Well, not for nothing but the fishin' was tough that weekend. The fishing report and conditions for our first night there were pretty much summed up by Ken, owner of The Baxter House as, "Take your life into your hands. I would not recommend going out at all. Wait until tomorrow."
Actually, he did not wax poetic like that. What he said was, "You are pretty much ****ed."
Saturday wasn't all that great although the sun finally did come out and yes, the water level did seem to drop as well as clear up. (Or maybe it was wishful thinking. You know, most anglers can be desperate enough to make even the worst of conditions seem fishable!)
But in the words of one master fly tyer, it was not a "Complete and utter failure."
Mater fly tyer Ralph Graves has been tying for 50 years and the tricks he knows go beyond description. Ralph was at the Baxter House fly shop that weekend demonstrating his fly tying techniques. Ralph is very methodical and thorough and when something wasn't just right he would say, "Well, that's a complete and utter failure." I would end up thinking it was looking pretty good which is probably why he is the master fly tyer and I'm not.
Ralph has a keen sense of humor as well as timing that made everyone laugh throughout the evening. He demonstrated the art of tying extended bodies for green drakes and coffin flies which looked ridiculously easy.
He also tied up some Black Ghosts, a March Brown nymph and then demonstrated how to tie up a parachute by whip finishing on the post instead of the head of the fly, bypassing the tangled mess of thread and hackle that so often happens at that point.
There was also his neat trick of using flex cement on a hen hackle feather which he shaped into a different example of an extended body. However, it was his tent wing caddis that stole the show that weekend. That fly looked as if it was ready to head out the door and into the light of the streetlamp. I can only wish to tye a fly half as good as that.
So what to do, what to do.
Friday and Saturday were shot so my fishin' buddy and I decided on a float trip on Sunday. I really love float trips. I usually refer to them as Cleopatra's barge. Hey, what gal wouldn't like getting rowed down the river for fish!! We figured that if the river wading was too tough we would have someone row us down the rivers looking for fish. Seemed like a perfectly good choice since we had seen Ken come in late Fri. and Sat. with customers who were besides themselves with the big fish they landed.
They even had pictures to prove it and the green drake hatch was on.
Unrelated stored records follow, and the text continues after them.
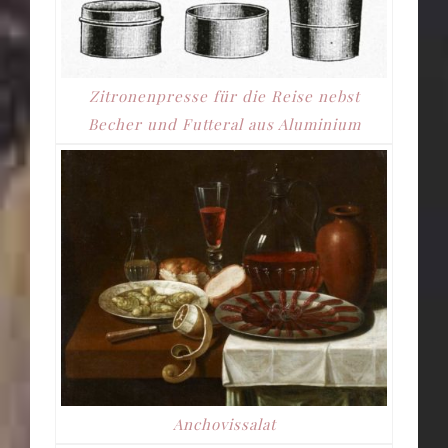
Zitronenpresse für die Reise nebst
Becher und Futteral aus Aluminium
Anchovissalat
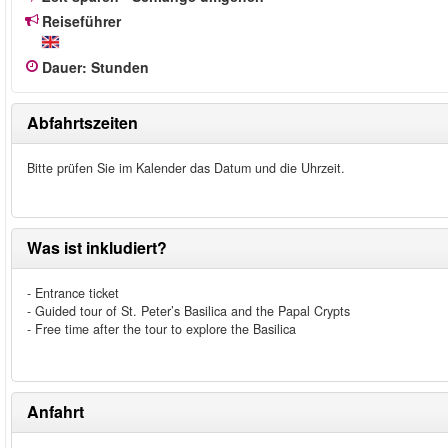
Reiseführer
Dauer
:
Stunden
Abfahrtszeiten
Bitte prüfen Sie im Kalender das Datum und die Uhrzeit.
Was ist inkludiert?
- Entrance ticket
- Guided tour of St. Peter’s Basilica and the Papal Crypts
- Free time after the tour to explore the Basilica
Anfahrt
It sounded too good to be true.
And that is exactly what happened. We started out on what was looking like a pretty good day to be on the river only to have the wind god march right up that river and proceed to blow our lines all over kingdom come!! It was tough. All afternoon we were battling the wind and gusts that sometimes took Todd's fly up into the air like a kite. And yes, just so you know there were some pretty interesting tangles (note the plural there) of my line with Todd's. (Not Todd's line with mine, mind you. My casting was, to put it politely, a bit erratic as Cleopatra was definately not on her A game!!) But Rich, our guide, was quite patient as someone had to work out those artistic wind knots!
And the hatch? Even with the wind it was pretty impressive. The green and brown drakes as well as sulfurs were all over the water, the boat and us. I never realized a fly could get big enough that when it hit you on your head you could actually hear it. It was truly an amazing sight to see the drakes come up to the surface, crawl out of their shuck and attempt to unfurl those wings without tipping over. Many were not successful.
Todd did manage to land a very, very nice brown trout at the start of the trip and he also landed a second one, just a nice, at the end of the trip. I was lucky to land one by blind casting (more like blind luck), but I kept telling myself, it was not a complete and utter failure because good times were had by all and what the heck, there is always next year.